Let’s call the function L and the regular expression language R. The pairs in this set go like this.

- The string Ø is paired with the empty language. Or, in our new notation, L(Ø) = {}
- The strings in R that are just single members of S are paired with the languages that are just single members of S. For example, if S = {a, b} then L(a) = {a}, L(b) = {b},
- If x and w are in R then L((xw)) = L(x)L(w)
- Similarly, L((x∪w)) = L(x) ∪ L(w)
- Similarly, L(x*) = L(x)*

OK, let’s try it out. What’s L(((ab)∪a*))?

L(((ab)∪a*))

= L((ab)) ∪ L(a*)

= L(a)L(b) ∪ L(a*)

= {a}{b} ∪ L(a)*

= {a}{b} ∪ {a}*

= ((ab) ∪ a*)

= {ab, e, a, aa, aaa, aaaa, …}

Hey, wouldja look at that: L(((ab)∪a*)) = ((ab) ∪ a*)

What an amazing coincidence!

Obviously this is no coincidence at all. We have just defined a mapping between regular expressions and the languages which consist of all strings which match those regular expressions, and the mapping is basically “turn the regular expression string into an expression via the obvious substitutions.”

Since we have this very strong mapping, I am probably going to become very sloppy about making a distinction between L(((ab)∪a*)) and ((ab ∪ a*). If I say “the language ((ab)∪a*) what I mean is L(((ab)∪a*)).

Note also that L(((ab)a)) = L((a(ba))) = { {aba}. In general, the concatenation and union operators do not require parens. Therefore, from now on I will also be very sloppy with my parens. Even though aba is not a “real” regular expression by the rules laid out earlier, I will assume that you can mentally transform that back into the well-formed (a(ba)) string.

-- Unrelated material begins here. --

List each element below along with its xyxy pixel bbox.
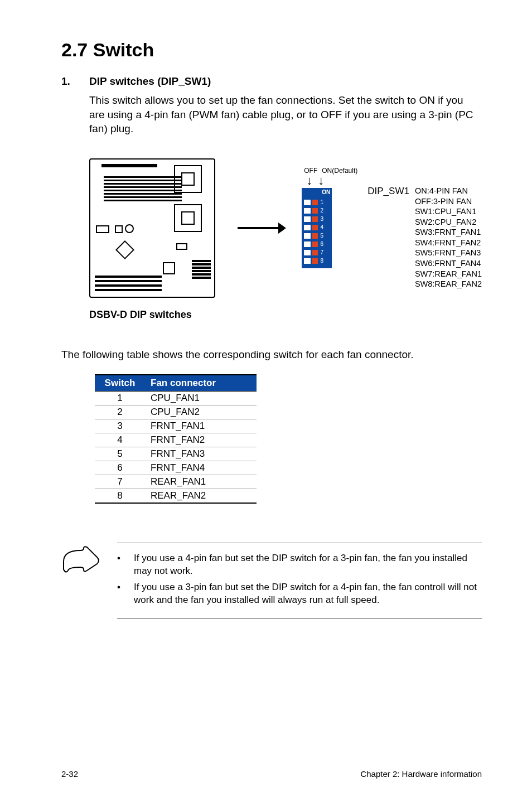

Let’s end off today’s descent into the bowels of computer science with a rather obvious definition:

**Definition 13**: A language K over an alphabet S is called a **regular language** if and only if there exists a string r in S’s regular expression language such that L(r) = K. That is, a language is called a “regular language” if and only if it can be described by a regular expression.

Is *every* language regular? One would suspect not, given the incredible variety of languages that I mentioned earlier. Actually proving that a nonregular language exists is both amusing and character-building, so we’ll do that next.

Hey Eric,

Good series so far. I don’t remember exactly how I learned about regular languages, but IIRC it was much more centered around FSM’s. Is the connection between that approach and the one you are taking going to become apparent?

Wait for it…

My theory class went at it from both directions; we defined regular languages, then we talked about FAs, then worked on proving their equivalence.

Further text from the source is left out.